Кем мечтал быть тогда Толя Саратин? Может, учителем? Врачом? Или, может, капитаном? Белым лебедем плавал тогда по Сосьве-реке пароход «Петр Шлеев». Вся деревня обычно высыпала на берег, заслышав его веселые гудки. Встречали его, как счастье, провожали, как самого верного и надежного друга…
Анатолий Саратин стал судовым механиком. Водил суда и по полноводной Оби, и по Сосьве с ее песчаными перекатами, и по узким таежным речкам, где не всякая лодка пройдет.
Не мечтал только, наверное, Саратин работать на электростанции. И это не случайно.
Деревня, по которой мы бегали босоногими мальчишками, радовалась керосиновой лампе, как какому-то новому чуду.
На глазах меняется земля. И теперь у нового манси — рабочего Анатолия Саратина — осталось от старого лишь почтительное отношение к родной земле. И сам работает отлично, и молодежь учит. Земляки, односельчане не раз избирали его депутатом в местные Советы. Как член Ханты-Мансийского окружкома партии, он, рабочий человек, принимает активное участие в разрешении хозяйственных и культурных проблем края.
…В квартире Саратина пахнет свежей краской. На кухне синим пламенем горит газ.

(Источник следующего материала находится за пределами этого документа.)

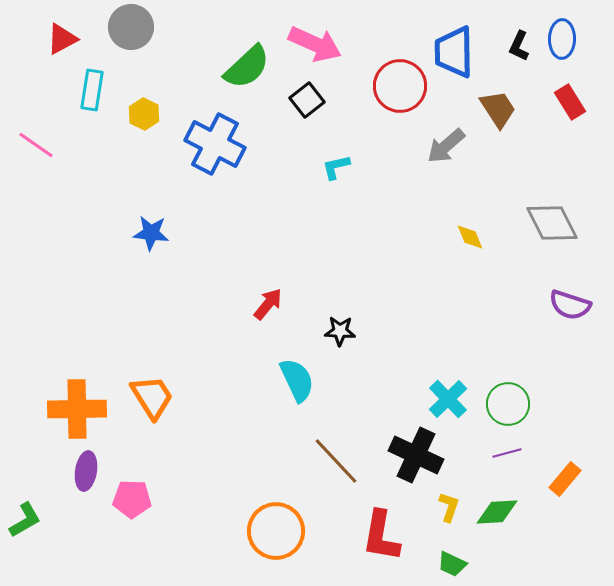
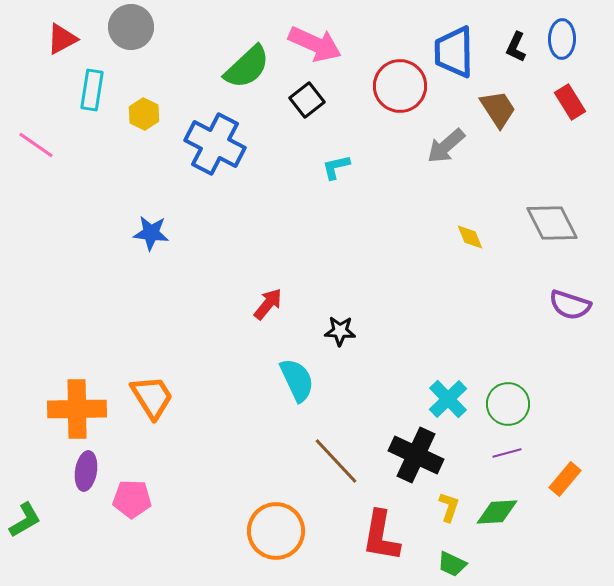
black L-shape: moved 3 px left, 1 px down
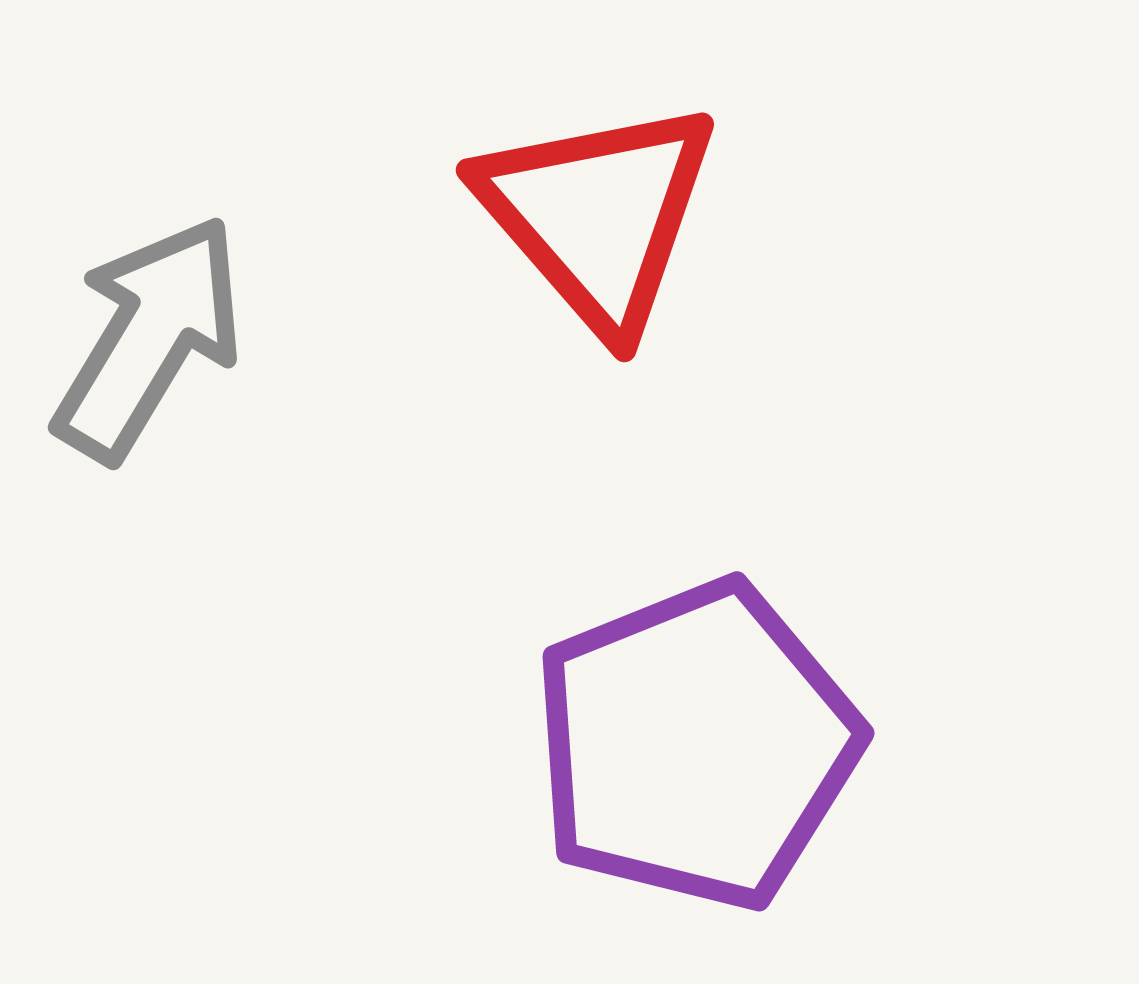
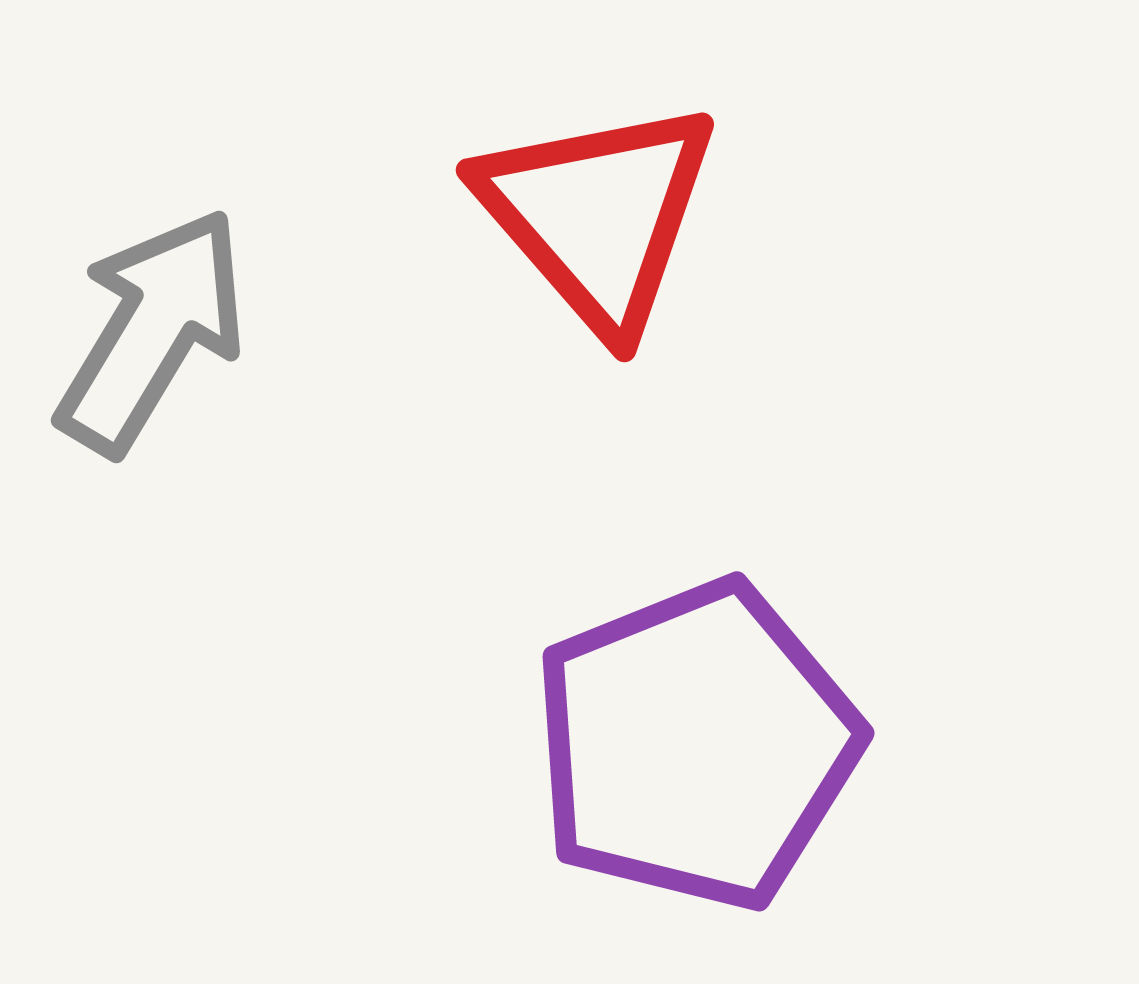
gray arrow: moved 3 px right, 7 px up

— Нет только воды, — с сожалением говорит молодая хозяйка. — Но скоро будет и вода… Станем жить, как в городе.
Ее серовато-темные глаза озорно поблескивают, на щеках — румянец.
Я вижу ее впервые. И, естественно, интересуюсь: откуда она?
— Это дочь Енизорова Василия Михайловича. Знаешь его? — говорит Саратин.
— Нет.
— Ну как не знаешь? А про Манайл-Ваську слыхал? Это же он.
Действительно, про Манайл-Ваську я слыхал много. Еще с детства. Он работал председателем колхоза в соседнем селении.
— Хочешь послушать песни? — налаживая магнитофон, говорит Саратин. — Недавно записал.
И «русская квартира» Саратиных вдруг заполняется мансийским миром. Сначала это кажется давней-давней сказкой, почти легендой. Немолодой, но еще довольно бодрый голос выводит знакомую мелодию. И плывут слова певучие, обыкновенные, мансийские…
Я почувствовал, что эта мелодия близка мне до сердечной боли. И вот я снова качаюсь в волшебной колыбели, плыву на легкой лодочке-калданке; снег хрустит под лыжами, обитыми ворсистым мехом выдры, и добрыми великанами стоят рядом кедры, и санквалтап звенит глуховато-звонкими струнами-жилами…
И я почувствовал себя богатым человеком: меня волновал язык Ленина так же, как и язык моей мансийской матери. Язык моего лесного народа не хотел отпускать меня от своего древнего волшебства так же, как язык Пушкина поднимал меня к волшебству поэзии.
В доме Саратиных звучала то мансийская речь, то русская. И это мне казалось естественным.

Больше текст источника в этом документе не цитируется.